PROBLEM TO WORK ON: Print exactly the lines below between the line containing "Inviter un collaborateur à rejoindre une" and the line containing "Un look stylé, une", counting both of those lines. Leave pictures out.

Extracted records:
....
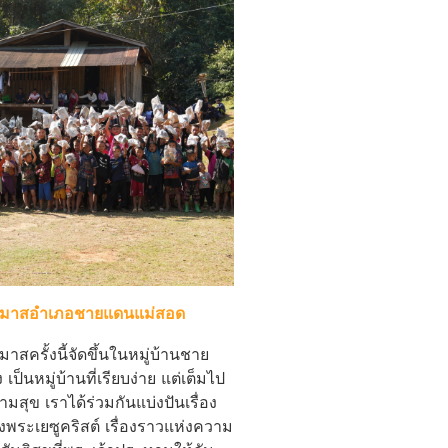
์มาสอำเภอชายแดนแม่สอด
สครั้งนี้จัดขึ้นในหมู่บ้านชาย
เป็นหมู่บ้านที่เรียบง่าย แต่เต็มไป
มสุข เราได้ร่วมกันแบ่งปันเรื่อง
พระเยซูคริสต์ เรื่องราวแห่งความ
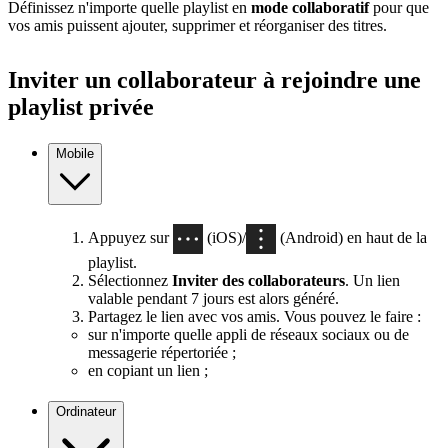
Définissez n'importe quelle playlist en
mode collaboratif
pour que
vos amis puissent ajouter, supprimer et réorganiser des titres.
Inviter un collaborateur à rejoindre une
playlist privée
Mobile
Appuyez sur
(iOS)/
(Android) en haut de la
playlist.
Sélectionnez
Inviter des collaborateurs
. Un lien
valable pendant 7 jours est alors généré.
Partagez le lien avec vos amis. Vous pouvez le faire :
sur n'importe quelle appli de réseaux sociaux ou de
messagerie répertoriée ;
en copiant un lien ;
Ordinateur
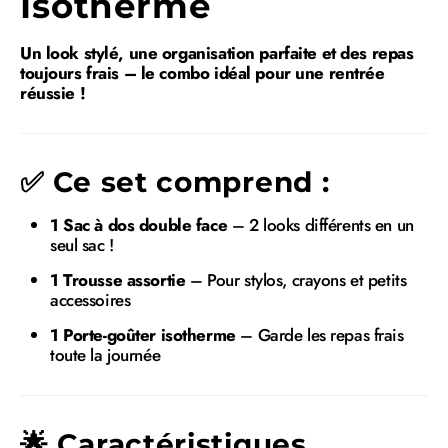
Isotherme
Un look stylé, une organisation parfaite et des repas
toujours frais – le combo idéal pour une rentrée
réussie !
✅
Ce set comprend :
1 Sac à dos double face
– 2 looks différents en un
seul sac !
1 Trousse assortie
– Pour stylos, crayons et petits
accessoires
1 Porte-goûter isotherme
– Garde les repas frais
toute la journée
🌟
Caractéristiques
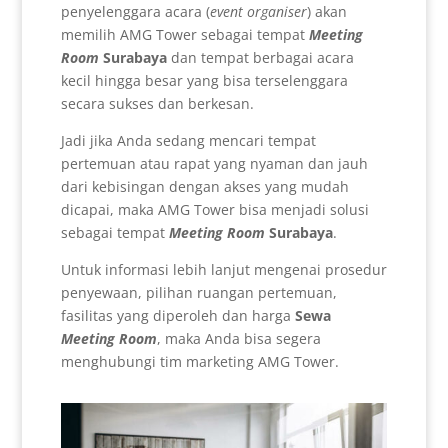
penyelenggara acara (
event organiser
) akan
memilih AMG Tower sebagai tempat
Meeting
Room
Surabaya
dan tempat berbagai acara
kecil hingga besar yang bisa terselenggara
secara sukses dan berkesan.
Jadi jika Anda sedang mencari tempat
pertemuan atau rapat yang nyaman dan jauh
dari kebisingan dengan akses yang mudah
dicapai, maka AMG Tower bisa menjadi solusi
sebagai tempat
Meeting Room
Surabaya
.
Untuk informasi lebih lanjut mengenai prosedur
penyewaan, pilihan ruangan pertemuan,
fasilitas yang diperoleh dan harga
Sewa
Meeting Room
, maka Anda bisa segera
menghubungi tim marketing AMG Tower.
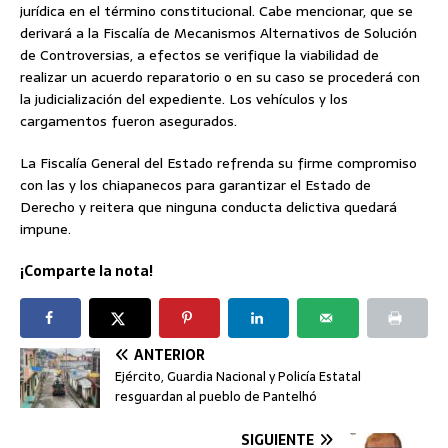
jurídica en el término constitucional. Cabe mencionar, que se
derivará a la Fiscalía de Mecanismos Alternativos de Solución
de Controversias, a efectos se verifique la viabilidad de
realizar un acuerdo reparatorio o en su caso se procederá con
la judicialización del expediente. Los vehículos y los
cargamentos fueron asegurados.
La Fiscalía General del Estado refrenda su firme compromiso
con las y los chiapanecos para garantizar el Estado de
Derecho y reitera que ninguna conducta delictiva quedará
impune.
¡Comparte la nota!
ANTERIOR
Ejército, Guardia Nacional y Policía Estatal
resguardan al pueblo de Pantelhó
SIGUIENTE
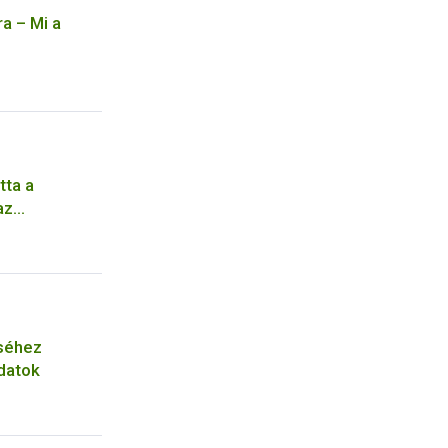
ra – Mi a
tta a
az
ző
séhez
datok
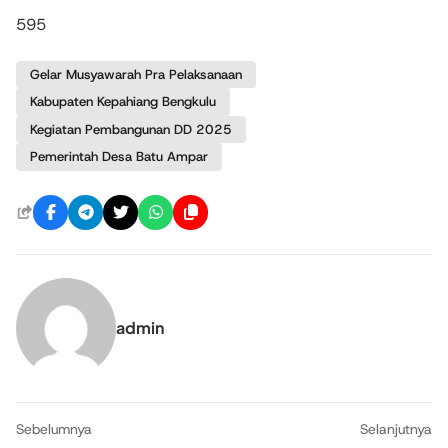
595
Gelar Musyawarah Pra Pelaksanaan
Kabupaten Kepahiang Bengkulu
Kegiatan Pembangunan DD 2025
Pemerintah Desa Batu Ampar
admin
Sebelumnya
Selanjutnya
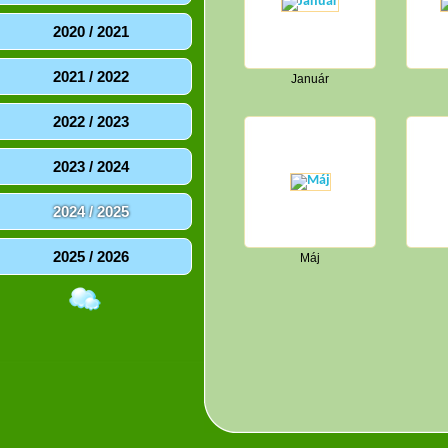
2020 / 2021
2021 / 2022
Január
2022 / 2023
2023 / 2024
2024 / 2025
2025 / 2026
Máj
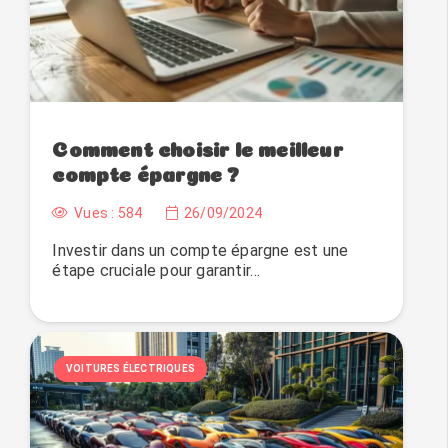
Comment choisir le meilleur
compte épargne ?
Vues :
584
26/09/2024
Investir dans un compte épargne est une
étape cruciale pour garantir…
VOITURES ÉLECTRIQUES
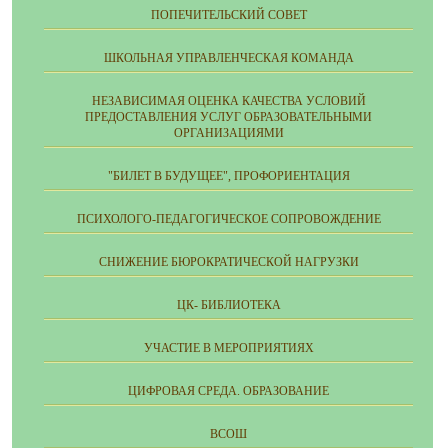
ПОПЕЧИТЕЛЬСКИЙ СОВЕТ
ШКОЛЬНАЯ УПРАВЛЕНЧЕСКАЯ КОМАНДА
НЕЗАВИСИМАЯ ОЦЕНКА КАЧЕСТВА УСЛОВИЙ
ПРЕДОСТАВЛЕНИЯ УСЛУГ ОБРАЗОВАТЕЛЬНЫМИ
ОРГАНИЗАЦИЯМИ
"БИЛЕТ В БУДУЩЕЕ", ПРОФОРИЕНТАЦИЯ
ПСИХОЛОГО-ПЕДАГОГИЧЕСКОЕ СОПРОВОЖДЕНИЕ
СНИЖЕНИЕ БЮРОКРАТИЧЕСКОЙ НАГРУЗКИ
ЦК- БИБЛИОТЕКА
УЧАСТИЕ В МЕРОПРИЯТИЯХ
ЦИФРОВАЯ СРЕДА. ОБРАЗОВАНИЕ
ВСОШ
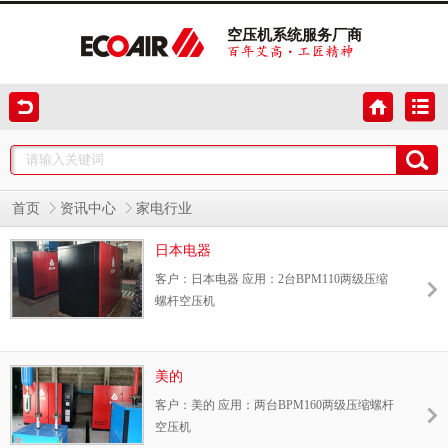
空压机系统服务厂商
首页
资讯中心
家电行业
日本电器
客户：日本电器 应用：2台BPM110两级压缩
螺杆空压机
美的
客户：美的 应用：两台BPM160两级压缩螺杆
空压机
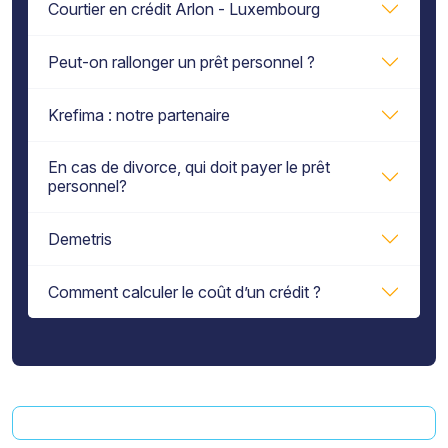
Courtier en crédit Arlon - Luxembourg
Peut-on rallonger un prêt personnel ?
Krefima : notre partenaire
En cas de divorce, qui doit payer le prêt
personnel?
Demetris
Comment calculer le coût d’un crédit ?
....
RESPONSE:
Inviter un collaborateur à rejoindre une
playlist privée
Mobile
Appuyez sur
(iOS)/
(Android) en haut de la
playlist.
Sélectionnez
Inviter des collaborateurs
. Un lien
valable pendant 7 jours est alors généré.
Partagez le lien avec vos amis. Vous pouvez le faire :
sur n'importe quelle appli de réseaux sociaux ou de
messagerie répertoriée ;
en copiant un lien ;
Ordinateur
Isotherme
Un look stylé, une organisation parfaite et des repas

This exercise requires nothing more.